| What is being asked |
Only the final stretch of the data is wanted: reproduce the line containing "Home (229, 308)" and each line after it, exactly.

| Stored data entries |

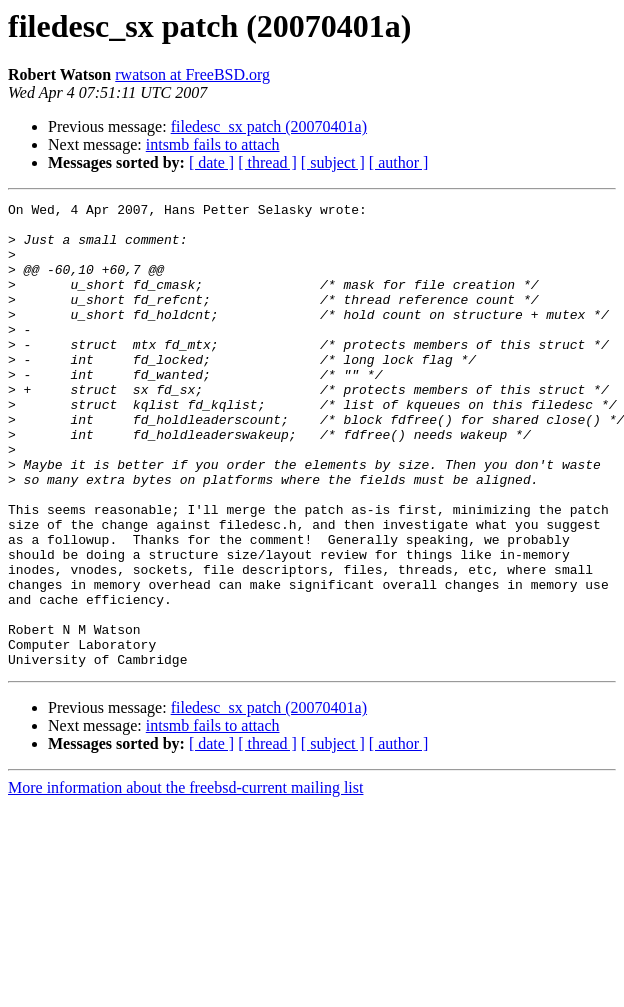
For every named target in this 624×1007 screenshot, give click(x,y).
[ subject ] (333, 162)
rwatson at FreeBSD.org (192, 74)
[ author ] (399, 162)
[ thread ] (267, 162)
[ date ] (211, 162)
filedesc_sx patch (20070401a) (269, 126)
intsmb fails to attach (213, 144)
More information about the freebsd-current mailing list (185, 880)
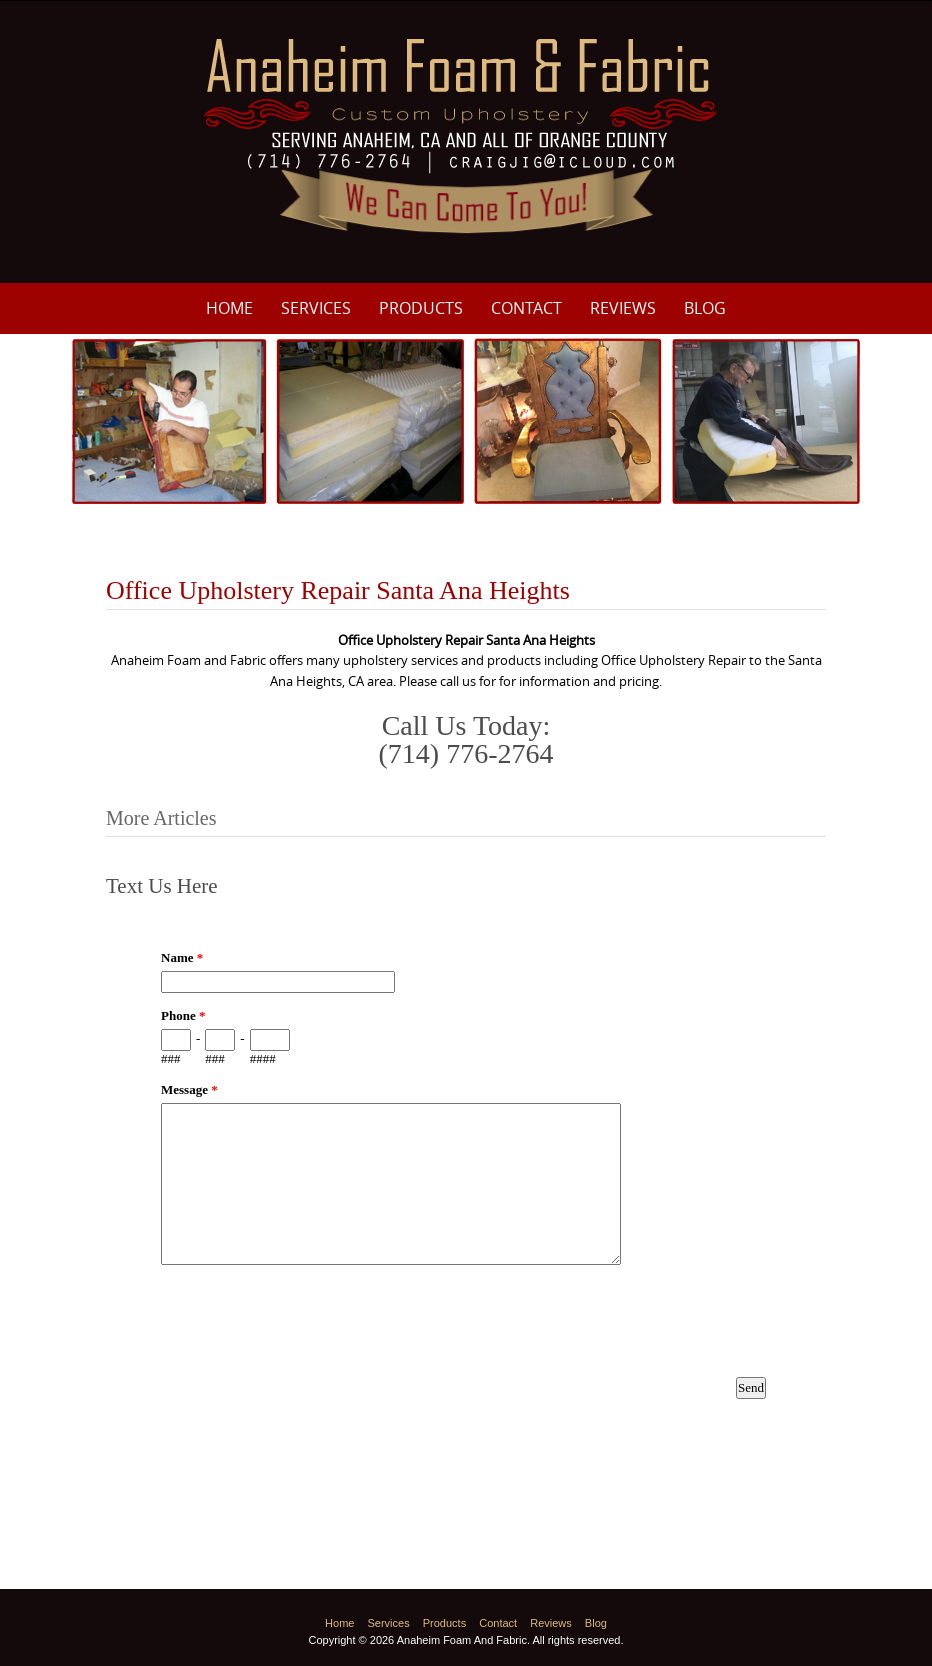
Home (229, 308)
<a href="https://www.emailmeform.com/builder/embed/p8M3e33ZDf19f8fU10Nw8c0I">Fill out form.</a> (466, 1187)
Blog (705, 308)
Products (421, 308)
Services (316, 308)
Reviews (623, 308)
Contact (526, 308)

| Task output |
Home (229, 308)
<a href="https://www.emailmeform.com/builder/embed/p8M3e33ZDf19f8fU10Nw8c0I">Fill out form.</a> (466, 1187)
Blog (705, 308)
Products (421, 308)
Services (316, 308)
Reviews (623, 308)
Contact (526, 308)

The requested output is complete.